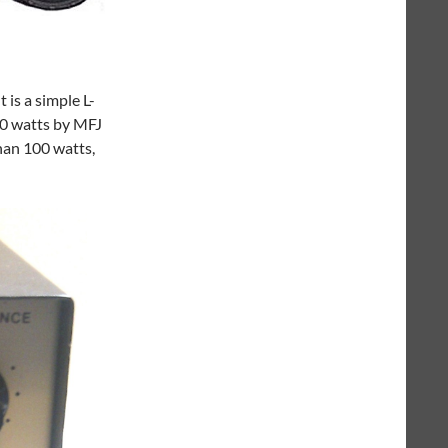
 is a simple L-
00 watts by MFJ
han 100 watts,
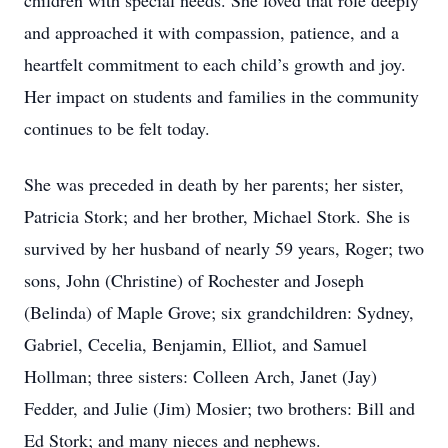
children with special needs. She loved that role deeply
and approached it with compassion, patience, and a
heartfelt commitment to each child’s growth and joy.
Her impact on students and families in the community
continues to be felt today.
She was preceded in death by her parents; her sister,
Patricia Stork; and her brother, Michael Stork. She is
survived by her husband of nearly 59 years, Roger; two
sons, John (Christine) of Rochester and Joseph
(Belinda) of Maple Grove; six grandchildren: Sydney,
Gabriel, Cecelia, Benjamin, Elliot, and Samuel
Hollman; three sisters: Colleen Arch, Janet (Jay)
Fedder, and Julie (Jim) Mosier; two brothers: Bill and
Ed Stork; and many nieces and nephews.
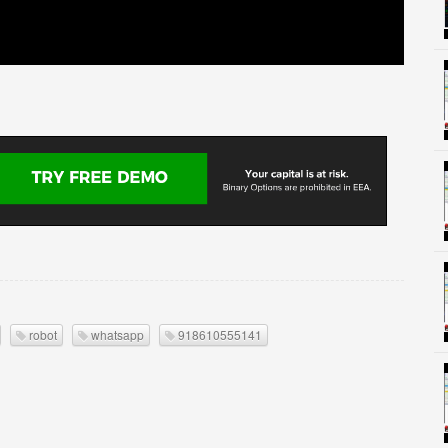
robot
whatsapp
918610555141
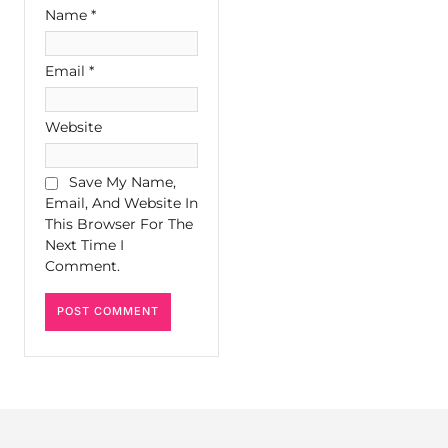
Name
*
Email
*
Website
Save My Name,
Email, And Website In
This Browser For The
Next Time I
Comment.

• [Work instructions]: Your answer should be the lines of the records that hold the string "with".

• [Exercise answer]:
children with special needs. She loved that role deeply
and approached it with compassion, patience, and a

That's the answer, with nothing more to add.